The cruelty of shooting two year old Merav at point blank ranger cannot be overlooked. It is not an act of revolution but of hate.
Finally, I cannot imagine the grief that the father David Hatuel feels. Not only did he lose his family, but on a day in a few weeks from now he was to have welcomed a new child. That day will pass and instead of joy he will be bereft. It must be similar to how Chanan Sand felt last year when he dropped a wedding band onto the shroud of Navah Applebaum the day he was to have slipped it onto her finger
Nor can I imagine how he will feel every Sabbath from now on. I also have a two year old girl. When I come home from synagogue she grabs my hand and insists that I dance with her as we sing "Shalom Aleichem." I have no idea how David Hatuel celebrated the finaly Sabbath with his family. That he had no idea that is was the last is even worse. Now those girls dressed in their finest, their smiles and joy exist only in his memory. A day later his family was taken from him by the foul hatred of Palestinian nationalism.
During the week David Hatuel's mourning will be no less. He will go to a school where there were be three students absent.

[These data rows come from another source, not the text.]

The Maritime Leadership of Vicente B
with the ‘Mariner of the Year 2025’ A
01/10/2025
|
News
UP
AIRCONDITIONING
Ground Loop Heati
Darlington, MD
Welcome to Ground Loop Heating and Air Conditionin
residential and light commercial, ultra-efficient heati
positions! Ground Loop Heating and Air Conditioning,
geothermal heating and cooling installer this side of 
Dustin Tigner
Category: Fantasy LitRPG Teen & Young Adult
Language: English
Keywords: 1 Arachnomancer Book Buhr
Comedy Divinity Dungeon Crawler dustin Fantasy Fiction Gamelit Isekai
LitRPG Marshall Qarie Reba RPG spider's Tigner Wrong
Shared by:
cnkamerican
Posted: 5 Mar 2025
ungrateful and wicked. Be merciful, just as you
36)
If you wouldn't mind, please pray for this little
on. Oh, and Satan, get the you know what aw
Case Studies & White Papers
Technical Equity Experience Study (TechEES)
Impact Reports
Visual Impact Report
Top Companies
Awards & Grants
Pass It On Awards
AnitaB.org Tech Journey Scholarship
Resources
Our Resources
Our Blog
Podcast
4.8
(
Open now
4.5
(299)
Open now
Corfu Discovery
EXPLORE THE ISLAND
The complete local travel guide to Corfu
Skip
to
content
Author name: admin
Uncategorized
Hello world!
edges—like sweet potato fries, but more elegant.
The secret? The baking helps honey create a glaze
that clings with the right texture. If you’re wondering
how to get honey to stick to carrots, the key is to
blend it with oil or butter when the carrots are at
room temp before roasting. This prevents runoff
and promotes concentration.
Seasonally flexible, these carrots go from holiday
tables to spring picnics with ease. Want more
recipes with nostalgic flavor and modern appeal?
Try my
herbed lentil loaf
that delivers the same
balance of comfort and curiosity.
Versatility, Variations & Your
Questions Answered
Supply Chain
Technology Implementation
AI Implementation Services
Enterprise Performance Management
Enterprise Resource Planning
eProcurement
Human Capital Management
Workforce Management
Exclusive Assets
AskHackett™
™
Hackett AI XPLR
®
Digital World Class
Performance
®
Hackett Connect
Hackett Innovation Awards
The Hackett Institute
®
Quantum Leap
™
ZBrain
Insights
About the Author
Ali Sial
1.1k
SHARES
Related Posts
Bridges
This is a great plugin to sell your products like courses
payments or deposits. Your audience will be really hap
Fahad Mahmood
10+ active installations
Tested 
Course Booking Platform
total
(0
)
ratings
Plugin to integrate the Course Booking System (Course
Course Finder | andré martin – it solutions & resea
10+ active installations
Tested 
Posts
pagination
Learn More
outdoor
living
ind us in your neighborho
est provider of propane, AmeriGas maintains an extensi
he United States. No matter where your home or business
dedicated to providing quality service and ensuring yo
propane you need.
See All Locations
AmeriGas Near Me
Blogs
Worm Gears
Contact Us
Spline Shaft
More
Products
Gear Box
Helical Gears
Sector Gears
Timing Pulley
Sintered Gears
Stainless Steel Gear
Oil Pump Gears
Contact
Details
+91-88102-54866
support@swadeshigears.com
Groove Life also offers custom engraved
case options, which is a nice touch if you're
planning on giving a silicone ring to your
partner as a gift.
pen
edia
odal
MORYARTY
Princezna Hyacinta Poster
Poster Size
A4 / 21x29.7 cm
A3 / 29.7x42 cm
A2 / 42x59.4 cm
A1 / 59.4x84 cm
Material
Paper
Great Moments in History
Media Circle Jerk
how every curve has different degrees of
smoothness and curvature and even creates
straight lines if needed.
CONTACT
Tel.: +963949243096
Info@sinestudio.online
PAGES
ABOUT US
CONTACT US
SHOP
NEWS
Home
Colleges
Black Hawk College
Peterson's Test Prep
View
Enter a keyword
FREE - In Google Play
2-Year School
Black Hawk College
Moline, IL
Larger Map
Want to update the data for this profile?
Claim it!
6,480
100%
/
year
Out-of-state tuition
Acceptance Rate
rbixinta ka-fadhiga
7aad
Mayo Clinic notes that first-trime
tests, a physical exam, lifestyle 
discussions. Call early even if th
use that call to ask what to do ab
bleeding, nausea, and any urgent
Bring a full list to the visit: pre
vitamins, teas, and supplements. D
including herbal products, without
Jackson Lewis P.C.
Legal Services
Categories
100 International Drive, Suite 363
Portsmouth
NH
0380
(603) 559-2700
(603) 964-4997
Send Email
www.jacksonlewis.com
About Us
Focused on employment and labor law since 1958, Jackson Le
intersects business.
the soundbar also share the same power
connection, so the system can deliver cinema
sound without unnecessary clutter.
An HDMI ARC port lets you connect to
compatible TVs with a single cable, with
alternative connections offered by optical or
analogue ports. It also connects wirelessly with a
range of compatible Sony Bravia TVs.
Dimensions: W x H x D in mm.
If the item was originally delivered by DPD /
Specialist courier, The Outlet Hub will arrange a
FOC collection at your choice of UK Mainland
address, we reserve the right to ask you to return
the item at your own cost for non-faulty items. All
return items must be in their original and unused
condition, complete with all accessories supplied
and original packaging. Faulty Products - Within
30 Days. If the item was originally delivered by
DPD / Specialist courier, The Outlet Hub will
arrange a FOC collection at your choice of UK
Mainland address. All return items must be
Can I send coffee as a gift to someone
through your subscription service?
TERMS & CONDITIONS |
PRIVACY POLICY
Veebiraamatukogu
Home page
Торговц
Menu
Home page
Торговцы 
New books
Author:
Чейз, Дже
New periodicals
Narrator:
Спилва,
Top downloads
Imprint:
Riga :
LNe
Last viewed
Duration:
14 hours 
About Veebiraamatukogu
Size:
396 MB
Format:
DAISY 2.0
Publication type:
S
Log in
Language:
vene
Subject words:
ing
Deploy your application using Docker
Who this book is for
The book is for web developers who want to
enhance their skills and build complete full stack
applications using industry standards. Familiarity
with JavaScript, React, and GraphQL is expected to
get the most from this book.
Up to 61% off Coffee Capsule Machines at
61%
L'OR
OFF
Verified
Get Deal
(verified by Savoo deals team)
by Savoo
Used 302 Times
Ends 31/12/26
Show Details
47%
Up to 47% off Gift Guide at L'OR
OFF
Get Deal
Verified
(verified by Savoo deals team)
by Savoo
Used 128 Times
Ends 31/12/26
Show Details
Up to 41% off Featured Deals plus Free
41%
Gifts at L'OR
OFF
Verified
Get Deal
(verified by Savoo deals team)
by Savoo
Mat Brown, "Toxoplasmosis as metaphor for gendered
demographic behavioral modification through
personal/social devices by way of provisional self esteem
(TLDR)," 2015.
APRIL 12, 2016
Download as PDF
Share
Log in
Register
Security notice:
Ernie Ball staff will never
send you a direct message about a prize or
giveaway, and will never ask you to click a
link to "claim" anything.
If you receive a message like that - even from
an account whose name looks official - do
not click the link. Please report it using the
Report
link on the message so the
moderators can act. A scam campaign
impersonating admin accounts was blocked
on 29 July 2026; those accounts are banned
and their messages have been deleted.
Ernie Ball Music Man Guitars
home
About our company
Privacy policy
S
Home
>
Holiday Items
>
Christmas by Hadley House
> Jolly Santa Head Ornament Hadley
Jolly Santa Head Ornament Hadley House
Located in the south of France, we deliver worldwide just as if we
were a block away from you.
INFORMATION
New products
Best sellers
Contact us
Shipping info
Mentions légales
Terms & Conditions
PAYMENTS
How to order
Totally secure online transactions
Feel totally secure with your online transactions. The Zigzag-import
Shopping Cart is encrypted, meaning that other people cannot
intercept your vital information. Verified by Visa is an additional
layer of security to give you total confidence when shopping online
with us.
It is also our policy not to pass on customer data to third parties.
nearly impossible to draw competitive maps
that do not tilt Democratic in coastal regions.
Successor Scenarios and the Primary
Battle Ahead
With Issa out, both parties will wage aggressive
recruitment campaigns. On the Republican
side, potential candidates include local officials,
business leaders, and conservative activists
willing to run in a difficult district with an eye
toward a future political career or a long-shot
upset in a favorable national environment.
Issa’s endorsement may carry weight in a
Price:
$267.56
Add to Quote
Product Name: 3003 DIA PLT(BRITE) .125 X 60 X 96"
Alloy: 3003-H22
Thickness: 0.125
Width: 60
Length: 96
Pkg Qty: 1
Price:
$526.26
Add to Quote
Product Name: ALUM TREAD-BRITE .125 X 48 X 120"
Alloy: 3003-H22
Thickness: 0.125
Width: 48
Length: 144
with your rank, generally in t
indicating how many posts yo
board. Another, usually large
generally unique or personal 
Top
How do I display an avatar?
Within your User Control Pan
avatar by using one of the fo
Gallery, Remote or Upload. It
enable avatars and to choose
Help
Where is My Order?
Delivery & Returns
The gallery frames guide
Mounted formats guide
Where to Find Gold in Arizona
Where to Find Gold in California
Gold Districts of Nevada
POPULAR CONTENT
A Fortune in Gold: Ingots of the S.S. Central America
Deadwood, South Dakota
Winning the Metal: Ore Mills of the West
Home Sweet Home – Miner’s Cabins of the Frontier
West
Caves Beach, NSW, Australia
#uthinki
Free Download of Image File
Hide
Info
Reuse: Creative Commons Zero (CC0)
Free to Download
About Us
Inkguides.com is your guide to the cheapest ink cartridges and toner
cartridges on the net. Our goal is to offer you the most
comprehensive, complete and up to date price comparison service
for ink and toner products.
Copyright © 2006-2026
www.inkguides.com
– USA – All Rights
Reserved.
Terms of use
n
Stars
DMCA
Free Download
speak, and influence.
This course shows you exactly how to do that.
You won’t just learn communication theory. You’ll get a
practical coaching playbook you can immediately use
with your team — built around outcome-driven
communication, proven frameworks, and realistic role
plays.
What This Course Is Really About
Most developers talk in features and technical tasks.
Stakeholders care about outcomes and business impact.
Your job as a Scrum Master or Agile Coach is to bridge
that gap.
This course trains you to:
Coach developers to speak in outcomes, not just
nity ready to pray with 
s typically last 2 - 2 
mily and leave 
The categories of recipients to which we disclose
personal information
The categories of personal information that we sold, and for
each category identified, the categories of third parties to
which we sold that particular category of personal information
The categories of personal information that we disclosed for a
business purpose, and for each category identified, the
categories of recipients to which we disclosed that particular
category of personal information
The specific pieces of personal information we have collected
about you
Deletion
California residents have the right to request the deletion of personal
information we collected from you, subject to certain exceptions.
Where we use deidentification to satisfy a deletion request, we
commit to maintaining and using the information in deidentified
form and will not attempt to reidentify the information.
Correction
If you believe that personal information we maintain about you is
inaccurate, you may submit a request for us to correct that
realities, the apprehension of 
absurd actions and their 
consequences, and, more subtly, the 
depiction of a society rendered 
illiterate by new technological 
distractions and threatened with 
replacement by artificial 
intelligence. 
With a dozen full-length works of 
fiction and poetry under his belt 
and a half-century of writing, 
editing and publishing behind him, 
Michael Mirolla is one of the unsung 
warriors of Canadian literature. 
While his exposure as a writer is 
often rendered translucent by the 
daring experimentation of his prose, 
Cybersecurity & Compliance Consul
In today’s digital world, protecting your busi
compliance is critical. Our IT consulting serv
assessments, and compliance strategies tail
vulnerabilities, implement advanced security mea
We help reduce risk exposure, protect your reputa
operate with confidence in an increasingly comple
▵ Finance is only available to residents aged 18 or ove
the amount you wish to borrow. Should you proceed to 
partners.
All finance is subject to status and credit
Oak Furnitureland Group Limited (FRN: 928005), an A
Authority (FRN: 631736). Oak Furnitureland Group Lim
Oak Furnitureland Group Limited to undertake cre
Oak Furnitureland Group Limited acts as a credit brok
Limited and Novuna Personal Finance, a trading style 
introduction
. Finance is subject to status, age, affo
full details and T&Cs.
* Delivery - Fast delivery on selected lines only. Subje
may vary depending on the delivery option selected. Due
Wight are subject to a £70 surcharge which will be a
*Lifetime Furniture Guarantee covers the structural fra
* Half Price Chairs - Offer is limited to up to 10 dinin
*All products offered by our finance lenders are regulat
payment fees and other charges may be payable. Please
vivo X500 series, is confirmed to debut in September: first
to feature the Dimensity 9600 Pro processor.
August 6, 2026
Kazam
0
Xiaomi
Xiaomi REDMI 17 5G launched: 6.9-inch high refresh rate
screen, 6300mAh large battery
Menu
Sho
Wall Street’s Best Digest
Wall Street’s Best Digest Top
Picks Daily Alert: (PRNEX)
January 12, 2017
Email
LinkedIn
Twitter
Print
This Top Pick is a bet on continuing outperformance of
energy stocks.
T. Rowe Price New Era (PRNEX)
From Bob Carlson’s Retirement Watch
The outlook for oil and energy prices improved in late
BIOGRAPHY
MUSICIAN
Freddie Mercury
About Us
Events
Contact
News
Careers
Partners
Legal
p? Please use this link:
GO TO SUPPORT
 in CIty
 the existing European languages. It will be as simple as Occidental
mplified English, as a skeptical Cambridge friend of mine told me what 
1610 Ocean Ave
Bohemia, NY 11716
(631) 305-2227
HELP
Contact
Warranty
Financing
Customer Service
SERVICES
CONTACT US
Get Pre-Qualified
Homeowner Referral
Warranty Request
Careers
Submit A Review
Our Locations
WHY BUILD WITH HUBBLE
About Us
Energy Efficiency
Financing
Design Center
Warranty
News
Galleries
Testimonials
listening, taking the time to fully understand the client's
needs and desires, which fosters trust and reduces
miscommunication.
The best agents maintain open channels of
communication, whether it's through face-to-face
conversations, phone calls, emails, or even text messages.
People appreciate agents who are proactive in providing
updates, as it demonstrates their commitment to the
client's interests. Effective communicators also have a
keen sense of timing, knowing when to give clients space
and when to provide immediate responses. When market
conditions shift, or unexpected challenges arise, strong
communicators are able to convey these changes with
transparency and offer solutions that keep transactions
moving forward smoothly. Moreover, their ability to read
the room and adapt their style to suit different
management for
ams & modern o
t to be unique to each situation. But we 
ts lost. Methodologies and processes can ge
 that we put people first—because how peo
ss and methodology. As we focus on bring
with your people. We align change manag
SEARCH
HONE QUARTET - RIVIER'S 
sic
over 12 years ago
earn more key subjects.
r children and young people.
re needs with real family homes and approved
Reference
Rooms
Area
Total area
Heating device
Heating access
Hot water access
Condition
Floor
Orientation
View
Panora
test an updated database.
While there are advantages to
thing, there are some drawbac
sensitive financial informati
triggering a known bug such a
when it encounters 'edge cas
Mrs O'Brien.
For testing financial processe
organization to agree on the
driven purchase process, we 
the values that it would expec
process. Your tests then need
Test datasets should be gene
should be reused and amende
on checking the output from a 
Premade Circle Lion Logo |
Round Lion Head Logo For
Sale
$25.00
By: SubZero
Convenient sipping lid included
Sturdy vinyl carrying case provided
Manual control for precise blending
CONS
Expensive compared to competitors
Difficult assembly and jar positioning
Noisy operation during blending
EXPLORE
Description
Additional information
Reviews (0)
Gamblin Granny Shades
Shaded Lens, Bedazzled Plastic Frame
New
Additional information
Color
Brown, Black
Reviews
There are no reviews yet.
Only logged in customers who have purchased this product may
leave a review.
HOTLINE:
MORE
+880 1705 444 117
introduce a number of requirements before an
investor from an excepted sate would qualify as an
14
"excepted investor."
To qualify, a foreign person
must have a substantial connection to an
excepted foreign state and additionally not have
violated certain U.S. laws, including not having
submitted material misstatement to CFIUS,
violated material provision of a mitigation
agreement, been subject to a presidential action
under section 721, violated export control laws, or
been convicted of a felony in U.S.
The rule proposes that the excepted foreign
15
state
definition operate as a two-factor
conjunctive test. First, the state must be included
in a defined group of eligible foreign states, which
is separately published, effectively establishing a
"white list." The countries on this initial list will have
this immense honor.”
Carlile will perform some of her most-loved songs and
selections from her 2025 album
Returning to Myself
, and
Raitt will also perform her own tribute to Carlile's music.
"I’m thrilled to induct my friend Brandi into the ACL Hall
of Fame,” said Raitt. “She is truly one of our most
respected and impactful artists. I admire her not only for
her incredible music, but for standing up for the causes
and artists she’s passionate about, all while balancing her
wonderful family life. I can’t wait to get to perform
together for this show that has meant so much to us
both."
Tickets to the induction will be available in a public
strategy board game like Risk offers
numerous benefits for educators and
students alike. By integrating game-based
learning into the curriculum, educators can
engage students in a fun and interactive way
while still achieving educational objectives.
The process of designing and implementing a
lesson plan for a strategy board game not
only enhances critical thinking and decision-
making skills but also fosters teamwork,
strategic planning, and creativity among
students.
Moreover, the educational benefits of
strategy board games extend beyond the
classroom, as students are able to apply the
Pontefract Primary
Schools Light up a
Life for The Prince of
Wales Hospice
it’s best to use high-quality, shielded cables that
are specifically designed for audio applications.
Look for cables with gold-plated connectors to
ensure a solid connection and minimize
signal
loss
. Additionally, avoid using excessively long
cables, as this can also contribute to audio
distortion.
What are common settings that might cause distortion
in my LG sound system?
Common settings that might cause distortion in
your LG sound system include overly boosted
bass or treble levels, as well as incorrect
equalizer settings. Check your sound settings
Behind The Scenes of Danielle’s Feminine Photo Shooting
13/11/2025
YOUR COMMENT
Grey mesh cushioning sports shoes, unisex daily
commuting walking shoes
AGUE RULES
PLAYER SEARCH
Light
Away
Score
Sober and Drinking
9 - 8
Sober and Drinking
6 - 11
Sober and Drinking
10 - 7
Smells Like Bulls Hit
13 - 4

His own daughters.
When I think of him it is impossible not to have tears. May he someday be blessed with comfort.
Crossposted on Israpundit and Soccer Dad.

Posted by SoccerDad at May 4, 2004 04:29 AM | TrackBack
Comments

You might want to check out what Roger Simon has to say about the psychological roots of Arab blood lust.

He is remarking on a Front Page article by Phyllis Chesler.

May 03 entry.

Posted by: M. Simon at May 4, 2004 11:49 PM

My own favorite on the subject is Mark Steyn's Palestinian Death Cult.

Posted by: David Gerstman at May 5, 2004 05:07 AM

This is all frightening, sad and true. What we are to do about this however is not at all clear. The Arabs live among us, and in most of their behavior we do not see this cruelty. We often see special kindness from Arabs. I am thinking for instance of Arabs who work as nurses in the Israeli hospitals. But in general Arabs engaged in all kinds of works in Israel mostly do not engage in cruel actions against us.
Yet everything that you have written is true. I do not know the answer. And after thirty years in Israel not only am I still distressed by it I am doubly distressed at thinking this situation will continue for generations i.e. the situation where they live among us, are alright most of the time, and yet engage in acts of incredible cruelty which even the kind- seeming ones among them celebrate.